Commonly used brand name(s): Minipress.

Note: For a listing of dosage forms and brand names by country availability, see Dosage Forms section(s).



Category:


Antihypertensive—

vasodilator, congestive heart failure—

antidote (to ergot alkaloid poisoning)—

vasospastic therapy adjunct—

benign prostatic hyperplasia therapy agent—

Indications

Note: Bracketed information in the Indications section refers to uses that are not included in U.S. product labeling.

Accepted

Hypertension (treatment)—Prazosin is indicated in the treatment of hypertension . {01} {02} {03} {58} {83} {123} {124}
—For additional information on initial therapeutic guidelines related to the treatment of hypertension, see Appendix III.

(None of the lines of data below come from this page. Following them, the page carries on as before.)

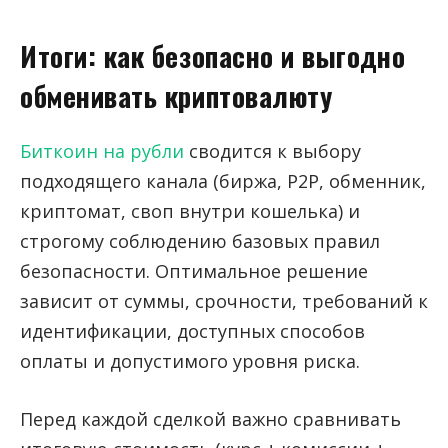
Итоги: как безопасно и выгодно
обменивать криптовалюту
Биткоин на рубли
сводится к выбору
подходящего канала (биржа, P2P, обменник,
криптомат, своп внутри кошелька) и
строгому соблюдению базовых правил
безопасности. Оптимальное решение
зависит от суммы, срочности, требований к
идентификации, доступных способов
оплаты и допустимого уровня риска.
Перед каждой сделкой важно сравнивать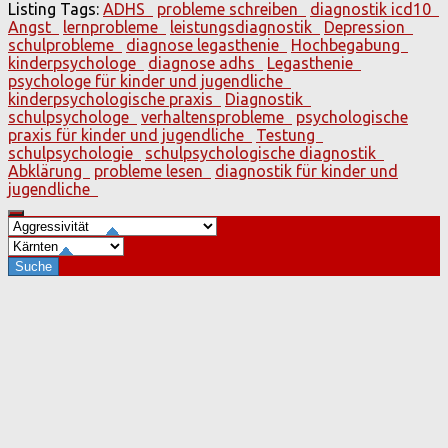
Listing Tags:
ADHS
probleme schreiben
diagnostik icd10
Angst
lernprobleme
leistungsdiagnostik
Depression
schulprobleme
diagnose legasthenie
Hochbegabung
kinderpsychologe
diagnose adhs
Legasthenie
psychologe für kinder und jugendliche
kinderpsychologische praxis
Diagnostik
schulpsychologe
verhaltensprobleme
psychologische
praxis für kinder und jugendliche
Testung
schulpsychologie
schulpsychologische diagnostik
Abklärung
probleme lesen
diagnostik für kinder und
jugendliche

[Congestive heart failure (treatment) ]1—Prazosin may be used as an adjunct to digoxin and diuretics for the treatment of congestive heart failure. {04} {05} {06} {07} {08} {09} {10} {11} {12} {61} However, prazosin has not been shown to improve survival in these patients. {61}

[Toxicity, ergot alkaloid (treatment) ]1—Prazosin is used for treatment of peripheral vasospasm caused by ergot alkaloid overdose. {13} {74}

[Pheochromocytoma (treatment)]1—Prazosin is used for the management of hypertension associated with pheochromocytoma. {75} {76} {77} {78} {79} {80}

[Raynaud"s phenomenon (treatment) ]1—Prazosin is used for treatment of Raynaud"s phenomenon. {14} {41} {48} {49} {50}

[Benign prostatic hyperplasia (BPH) (treatment)]1—Prazosin is used for the treatment of urinary symptoms associated with benign prostatic hyperplasia. {62} {63} {64} {65} {66} {67} {68} {69} {70} {71} {72} {73} Prazosin has been shown to improve urinary flow and symptoms of BPH. {62} {66} However, the long-term effects of prazosin on the incidence of acute urinary obstruction or other complications of BPH or on the need for surgery have not yet been determined.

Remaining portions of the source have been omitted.